WW Frozen Peanut Butter Cups Recipe

Ingredients:

  • 1/2 cup natural peanut butter (no added sugar or oils)
  • 2 tbsp powdered erythritol or another WW-friendly sugar substitute
  • 1/4 cup unsweetened cocoa powder
  • 1 tsp vanilla extract
  • 1/8 tsp salt (optional, to enhance the flavor)
  • 1/2 cup sugar-free chocolate chips
  • 1 tbsp coconut oil (for melting chocolate)

Instructions:

  1. Prepare the Peanut Butter Filling: In a medium-sized bowl, mix together the peanut butter, powdered erythritol (or your preferred sweetener), vanilla extract, and salt. Stir until smooth and well combined. The mixture should be thick and creamy. Set it aside.
  2. Prepare the Chocolate Coating: In a microwave-safe bowl, combine the sugar-free chocolate chips and coconut oil. Microwave in 20-30 second intervals, stirring in between, until the chocolate and coconut oil are fully melted and smooth. This will create a shiny, smooth chocolate coating.
  3. Assemble the Cups: Line a mini muffin tin or silicone muffin cups with paper liners. Spoon a small amount of the melted chocolate into the bottom of each liner, just enough to cover the base. Place the muffin tin in the freezer for 5-10 minutes to let the chocolate harden.
  4. Add the Peanut Butter: Once the chocolate base has hardened, scoop a small spoonful of the peanut butter mixture into each cup, gently pressing it down to form an even layer.
  5. Top with More Chocolate: Spoon the remaining melted chocolate over the peanut butter layer, ensuring it covers the peanut butter completely. Tap the muffin tin gently to spread the chocolate evenly and smooth the tops.
  6. Freeze: Place the muffin tin back into the freezer for at least 1 hour, or until the peanut butter cups are fully set and firm. Once frozen, they’re ready to enjoy!
  7. Serve and Store: Pop the peanut butter cups out of the muffin tin and store them in an airtight container in the freezer. Enjoy them straight from the freezer whenever you need a sweet snack.

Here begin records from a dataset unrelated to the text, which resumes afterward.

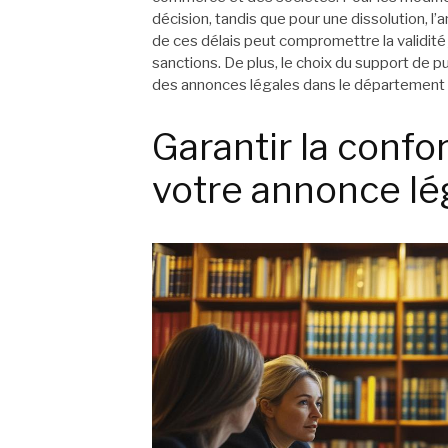
décision, tandis que pour une dissolution, l
de ces délais peut compromettre la validité 
sanctions. De plus, le choix du support de pub
des annonces légales dans le département du
Garantir la confo
votre annonce lé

Nutrition Information (per serving – makes 12 cups):

  • Calories: 85
  • Fat: 7g
    • Saturated Fat: 3g
  • Carbohydrates: 5g
    • Fiber: 2g
    • Net Carbs: 3g
  • Protein: 3g
  • Sugar: 1g
  • WW Points: 3 points per cup (depending on your specific plan)

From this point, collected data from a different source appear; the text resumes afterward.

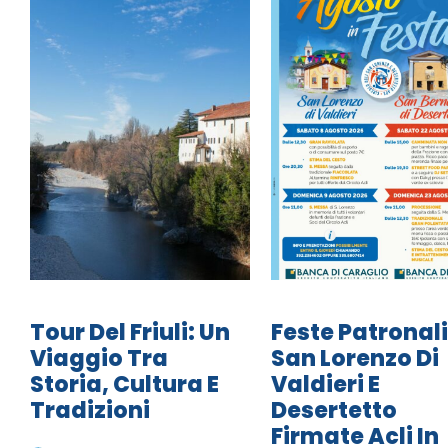
Tour Del Friuli: Un
Feste Patronali
Viaggio Tra
San Lorenzo Di
Storia, Cultura E
Valdieri E
Tradizioni
Desertetto
Firmate Acli In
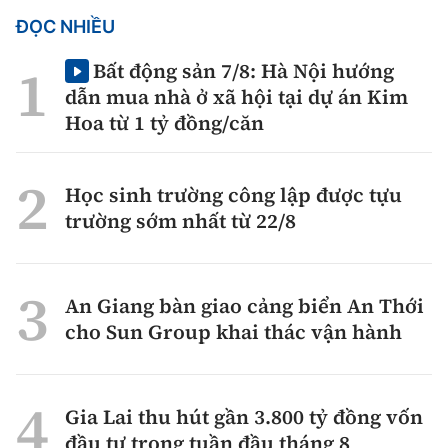
ĐỌC NHIỀU
Bất động sản 7/8: Hà Nội hướng
dẫn mua nhà ở xã hội tại dự án Kim
Hoa từ 1 tỷ đồng/căn
Học sinh trường công lập được tựu
trường sớm nhất từ 22/8
An Giang bàn giao cảng biển An Thới
cho Sun Group khai thác vận hành
Gia Lai thu hút gần 3.800 tỷ đồng vốn
đầu tư trong tuần đầu tháng 8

Why This Recipe Works for WW:

  • Low in Carbs: These frozen peanut butter cups use sugar-free chocolate and a natural sweetener like erythritol, making them low in sugar and carbs. At only 3 grams of net carbs per serving, they’re an ideal dessert option for anyone following the WW program or a low-carb lifestyle.
  • Protein-Packed: Peanut butter provides a decent amount of protein, which helps keep you satisfied longer and adds a nice balance to the treat. This makes these cups more filling than most sugary candies, and a little goes a long way.
  • Portion Control: By making these cups at home, you have full control over the portion size. Each mini cup is perfectly portioned to fit within your daily WW points, and the recipe can be easily scaled up or down to make as many or as few as you need.
  • Freezer-Friendly: These peanut butter cups are ideal for make-ahead snacks. Just store them in the freezer, and you’ll have a stash of delicious, low-point treats available whenever the craving strikes. Plus, they’re great for meal prep, ensuring that you always have a healthy option on hand when you want a quick and satisfying dessert.

Tips for Success:

  • Customization: Feel free to tweak the recipe to suit your taste. You can add a pinch of sea salt on top of the chocolate for a sweet-and-salty flavor, or incorporate a small amount of powdered peanut butter into the filling for an even lighter version.
  • Chocolate Options: If you prefer a different type of chocolate, you can use dark chocolate chips or milk chocolate chips (just be mindful of the added sugar and adjust the WW points accordingly). Make sure to choose sugar-free or low-sugar options to keep the points low.
  • Storage: Since these are stored in the freezer, they stay fresh for a longer time. Keep them in an airtight container to prevent freezer burn and preserve their flavor.